I recommend starting small. We started our first CSA on our new farm in the spring/summer of 2005, feeding 26 families on 1/3 of an acre with a troybilt tiller and a hoe. This was the beginning of what turned into a 100 member CSA after two years.
Imagine a ½ acre prepared into 4 foot wide raised beds. All of these beds are roughly 100 ft long and irrigated using T-Tape supplied with water by a 1 inch black poly header pipe (all above ground). Here is a list of what we planted the first season, with planting times for the season. This can all be adapted to your situation, but by keeping the beds all roughly the same, you can easily plan for more or less as you grow each year.
Irish Potatoes (Jan-Feb): 50 lbs. Red La Soda and 50 lbs. White
Head Lettuce, Swiss Chard and Kale (Jan-Feb): direct seed 3 or 4 rows down a whole bed for baby greens or transplant for bunching. Fertilize with 10 lbs. Colloidal Rock Phosphate and 10 lbs. organic fertilizer of your choice.

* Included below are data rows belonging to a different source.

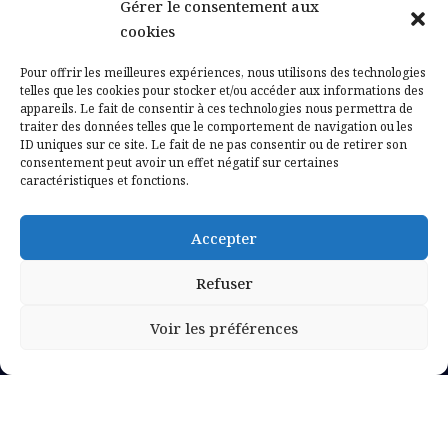
Gérer le consentement aux
Contactez-nous
cookies
Mentions légales
Pour offrir les meilleures expériences, nous utilisons des technologies
telles que les cookies pour stocker et/ou accéder aux informations des
appareils. Le fait de consentir à ces technologies nous permettra de
Politique de confidentialité
traiter des données telles que le comportement de navigation ou les
ID uniques sur ce site. Le fait de ne pas consentir ou de retirer son
consentement peut avoir un effet négatif sur certaines
caractéristiques et fonctions.
Accepter
Refuser
Voir les préférences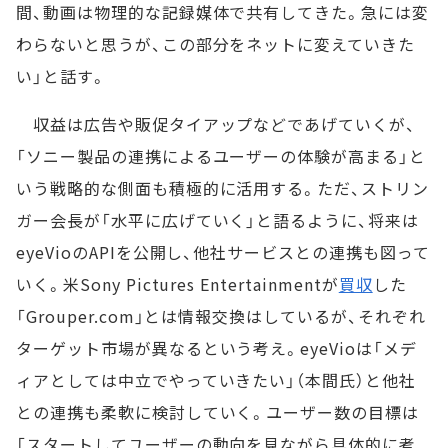
間、動画は物理的な記録媒体で共有してきた。急には変
わらないと思うが、この部分をネットに変えていきた
い」と話す。
収益は広告や販促タイアップなどであげていくが、
「ソニー製品の連携によるユーザーの体験が高まる」と
いう戦略的な側面も積極的に活用する。ただ、ストリン
ガー会長が「水平に広げていく」と語るように、将来は
eyeVioのAPIを公開し、他社サービスとの連携も図って
いく。米Sony Pictures Entertainmentが
買収
した
「Grouper.com」とは情報交換はしているが、それぞれ
ターゲット市場が異なるという考え。eyeVioは「メデ
ィアとしては中立でやっていきたい」（本間氏）と他社
との連携も柔軟に検討していく。ユーザー数の目標は
「スタートしてユーザーの動向を見ながら具体的に考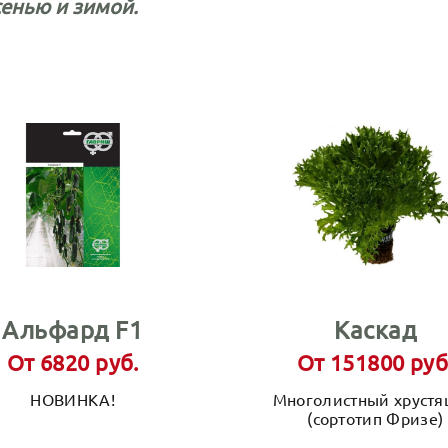
енью и зимой.
Альфард F1
Каскад
От 6820 руб.
От 151800 руб
НОВИНКА!
Многолистный хруст
(сортотип Фризе)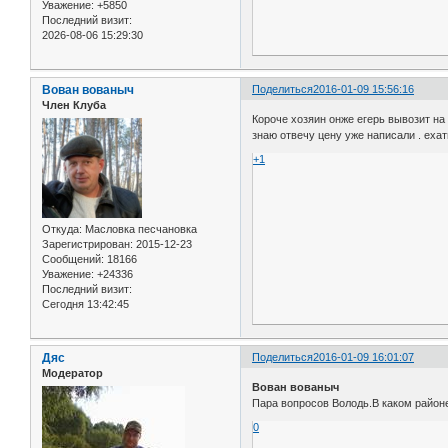
Уважение:
+5850
Последний визит:
2026-08-06 15:29:30
Вован вованыч
Поделиться
2016-01-09 15:56:16
Член Клуба
Короче хозяин онже егерь вывозит на 
знаю отвечу цену уже написали . ехат
+1
Откуда:
Масловка песчановка
Зарегистрирован
: 2015-12-23
Сообщений:
18166
Уважение:
+24336
Последний визит:
Сегодня 13:42:45
Дяс
Поделиться
2016-01-09 16:01:07
Модератор
Вован вованыч
Пара вопросов Володь.В каком районе
0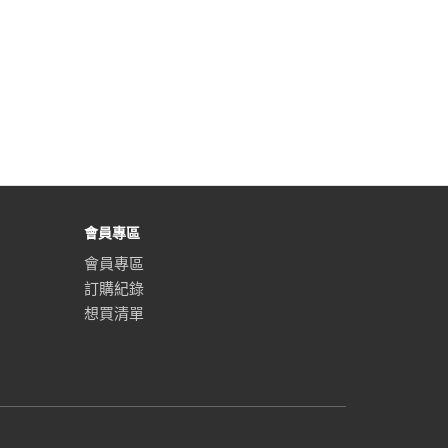
會員專區
會員專區
訂購紀錄
想買清單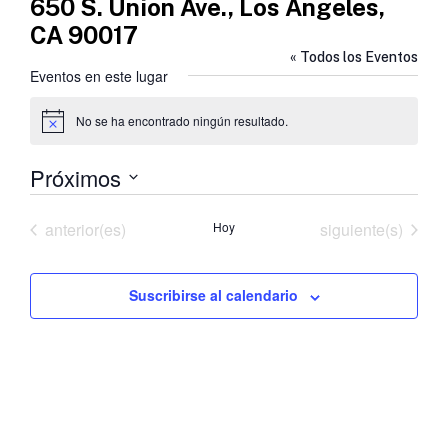
650 S. Union Ave., Los Angeles,
CA 90017
« Todos los Eventos
Eventos en este lugar
No se ha encontrado ningún resultado.
Aviso
Próximos
Selecciona
la
Eventos
Eventos
anterior(es)
Hoy
siguiente(s)
fecha.
Suscribirse al calendario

Beets, Lettuce Mix, Arugula (Feb.): direct seed 3 or 4 rows down a whole bed for baby greens and repeat in 2 weeks. Fertilize with 10 lbs. Colloidal Rock Phosphate and 10 lbs. organic fertilizer of your choice. It basically takes a ¼ lb of seed to plant a whole bed of each (same with the Swiss Chard). You should get 2 cuts off of each bed, and then your second planting should be getting ready to cut.
Radishes (Feb): Choose at least two varieties, and plant a half a bed of each. In the spring we have found French Breakfast, Easter Egg and any of the early round varieties do best. Daikon and others are best planted as winter radishes in the fall. Fertilize and plant the same as the previous greens mentioned.
Tomatoes (Jan-Feb): Start your transplants indoors or in a small greenhouse. Early Girl, Celebrity and Romas are your staple tomatoes; you need 100 plants of each for the CSA. Heirlooms can add some interest, 100 plants would be a good start. This will give you 4 beds of tomatoes, which will all need to be staked and trained, planted in mid-March and early April. Fertilize each bed with 10 lbs Colloidal Rock Phosphate, 10 lbs organic fertilizer, 2 lbs. Epsom Salt. Mulching with straw would be a good idea.
Sweet Peppers (Jan-Feb): Start your transplants and plan for at least 200 plants or 2 beds. Members really like Bell Peppers like Big Bertha but we also like heirloom varieties like Marconi, Sweet Italia, Banana Peppers and Spanish Spice. Fertilize with 10 lbs. Colloidal Rock Phosphate and 10 lbs. organic fertilizer of your choice. Plant out in the beds after frost in early April. Mulching is preferred.
Eggplant (Jan-Feb): Start your transplants for at least 200 plants or 2 beds. Pingtung Long, Florida High Bush and Rosa Bianca are nice. Fertilize with 10 lbs. Colloidal Rock Phosphate and 10 lbs. organic fertilizer of your choice. Mulching is preferred. Plant out in the beds after frost in early April.
Summer Squash and Zucchini (Mar-June): Direct seed one bed of each, and repeat every two weeks. You should have at least 6 beds planted at different dates. This helps manage your harvest, and keeps you ahead of the cucumber beetles, squash bugs and other pests. Fertilize with 10 lbs. Colloidal Rock Phosphate and 10 lbs. organic fertilizer of your choice.
Cucumbers (Mar-June): Direct seed once a month to have at least 3 beds for the season. Fertilize with 10 lbs. Colloidal Rock Phosphate and 10 lbs. organic fertilizer of your choice. Market More is a good selection. Members also like Asian varieties.
Melons (April-May): Direct seed one row in a bed and thin to one foot apart after germination. Fertilize the same as the previous crops. We recommend 7 to 10 beds total. Try Isreali, Honeydew, and other interesting heirloom varieties. Plan at least a ¼ pound for seed and try to get a late planting in again in July for an early fall harvest. Mulching is recommended if possible.
Herbs and Flowers: Plan at least one bed of cilantro (Feb-Mar), and basil (April-May, transplants could be started in Feb), direct seeding a bed of sunflowers also makes a nice addition to CSA shares.
If you do not have access to a greenhouse the first year, another market grower in the area may have space to start your plants for you. You could supply them with the seed and have it arranged to be ready when you are.
While all this work is happening, you still may need time to recruit your new CSA members. Plan a Farm Day to show prospective new members the garden you are preparing and share the vision. I will discuss Membership fees and agreements in the next issue.
Also, keep in mind; this is your spring/summer field. It would be good to have another 3 ½ acres in a summer cover crop to get ready for the future, try lablab or iron and clay cow peas in sandy soil (20 lbs and acre), then you want to have another ½ acre ready to plant for your fall garden starting in late September.
Grab a seed catalog and start dreaming!